(1) Molecular differences between phagoptosis and apoptosis Drosophila melanogaster ovaries allow us to study multiple cell death and clearance paradigms. The epithelial follicle cell layer is able to acidify and kill the germline-derived nurse cells during late-oogenesis in a process known as phagoptosis. The same follicle cells also engulf nurse cells dying via apoptosis and autophagic pathways when the organism is deprived of protein-rich food sources. How are follicle cells able to undergo strikingly different morphological configurations and achieve nurse cell clearance by employing context-dependent biochemical pathways? I am investigating this problem by comparing transcriptional, translational, and proteomic profiles of epithelial follicle cells during phagoptosis and starvation-induced death to identify molecular candidates that uniquely regulate these distinct cell death regimes. (manuscript in prep)

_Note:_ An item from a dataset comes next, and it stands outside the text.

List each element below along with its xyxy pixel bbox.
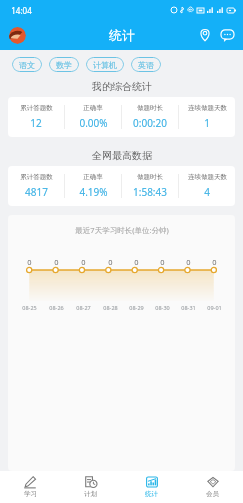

(2) The role of Vacuolar-ATPases in phagoptosis V-ATPases are trans-membrane proteins that shuttle H+ ions typically between the lysosomal luminal and peripheral regions. During phagoptosis, V-ATPases are localized to the plasma membrane of follicle cells, facilitating the acidification of nurse cells. I am investigating the co-transcriptional mechanisms by which V-ATPases are trafficked and targeted to the plasma membrane using RNA-seq and RNA-FISH.
(3) Plasma membrane dynamics in phagoptosis Follicle cells undergo striking cytoskeletal remodeling to migrate and extend their processes into the nurse cell junctions. By perturbing the genetic candidates identified in (1) in vivo , I am quantifying and modeling the morphodynamics of follicle cells by using live-cell confocal imaging paired with a deep-learning model I am developing.